Timed out initializing process group in store based barrier

EDENP · April 29, 2021, 10:42am

I am trying to train a model with PyTorch 1.8.1, but I run into a problem that causes my training to interrupt every 30 minutes ( I have to restart the training every 30 minutes from the checkout point):

...

File "/usr/local/lib/python3.8/dist-packages/torch/distributed/distributed_c10d.py", line 525, in init_process_group
        dist.init_process_group(dist.init_process_group(

  File "/usr/local/lib/python3.8/dist-packages/torch/distributed/distributed_c10d.py", line 525, in init_process_group
  File "/usr/local/lib/python3.8/dist-packages/torch/distributed/distributed_c10d.py", line 525, in init_process_group
    _store_based_barrier(rank, store, timeout)
  File "/usr/local/lib/python3.8/dist-packages/torch/distributed/distributed_c10d.py", line 212, in _store_based_barrier
    raise RuntimeError(
RuntimeError: Timed out initializing process group in store based barrier on rank: 6, for key: store_based_barrier_key:1 (world_size=1, worker_count=8, timeout=0:30:00)
    _store_based_barrier(rank, store, timeout)
      File "/usr/local/lib/python3.8/dist-packages/torch/distributed/distributed_c10d.py", line 212, in _store_based_barrier
_store_based_barrier(rank, store, timeout)
  File "/usr/local/lib/python3.8/dist-packages/torch/distributed/distributed_c10d.py", line 212, in _store_based_barrier
    raise RuntimeError(
RuntimeError: Timed out initializing process group in store based barrier on rank: 7, for key: store_based_barrier_key:1 (world_size=1, worker_count=8, timeout=0:30:00)
    raise RuntimeError(
RuntimeError: Timed out initializing process group in store based barrier on rank: 5, for key: store_based_barrier_key:1 (world_size=1, worker_count=8, timeout=0:30:00)

This seems to be related to the ‘timeout’ parameter which is set as ‘default_pg_timeout’(1800 seconds) in ‘init_process_group’ function by default, as suggested in the source code for ‘torch.distributed.distributed_c10d’.

So I modified my code as:

from datetime import timedelta
timeout=timedelta(seconds=86400)     # default_pg_timeout is timedelta(seconds=1800)
...

dist.init_process_group(
        backend=backend,
        init_method='tcp://127.0.0.1:%d' % tcp_port,
        rank=local_rank,
        world_size=num_gpus,
        timeout=timeout
    )

But it didn’t work (maybe?).
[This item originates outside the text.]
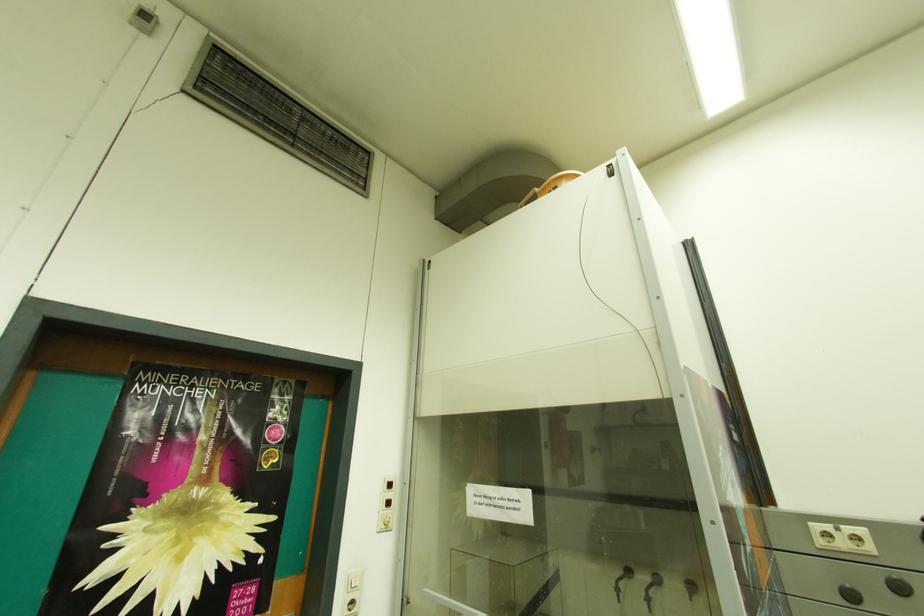 What do you see at coordinates (898, 586) in the screenshot? The height and width of the screenshot is (616, 924). I see `a black valve handle` at bounding box center [898, 586]. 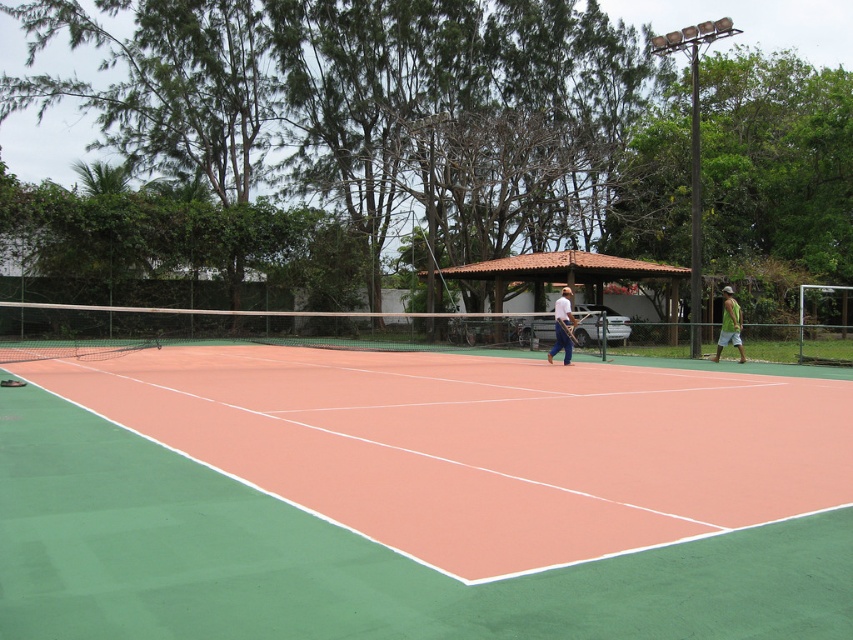 Is white matte tennis racket at center positioned before wooden tennis racket at center?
Could someone help me plz?

EDENP · April 29, 2021, 12:25pm

Update: reboot my instance and it works, wondering if there’s a better solution?

jstremme · June 14, 2021, 2:34pm

@EDENP, has this issue persisted for you? I’m also using PyTorch 1.8.1 and experiencing this issue when submitting a distributed training job with 2 nodes, each having 4 GPUs. I eventually get the message: Timed out initializing process group in store based barrier on rank: 4, for key: store_based_barrier_key:1 (world_size=8, worker_count=2, timeout=0:30:00). Thanks for any help.

joshuajnoble · July 5, 2021, 2:52pm

I’m also experiencing this exact same error when trying to run on a single node with 8 GPUs. I’ve tried rebooting my machine and setting export NCCL_IB_DISABLE=1 but neither of those have worked.

Niki-lu · August 13, 2021, 5:56am

I am alse experiencing this when try to run on 2 nodes with 2 GPUs per node. pytorch 1.9+cudnn cuda 11.1 ,I have set export NCCL_IB_DISABLE=1 and NCCL_SOCKET_IFNAME=eth0 but those didn’t work. by the way ,they can work well in single node with 2 GPUs.

zirui · November 23, 2021, 6:53am

i am having exact the same issue when run distributed training with 2 nodes, have you solved this problem?

B.W_Zhang · February 11, 2022, 4:34am

Same problem, any updates?

li_huatao · March 2, 2022, 5:19am

Hello, have you found a suitable solution to this problem.

UCDuan · March 6, 2022, 8:40pm

Any updates? Same problem here.

hyhuang00 · March 10, 2022, 8:24pm

Same problem here. Would appreciate any updates!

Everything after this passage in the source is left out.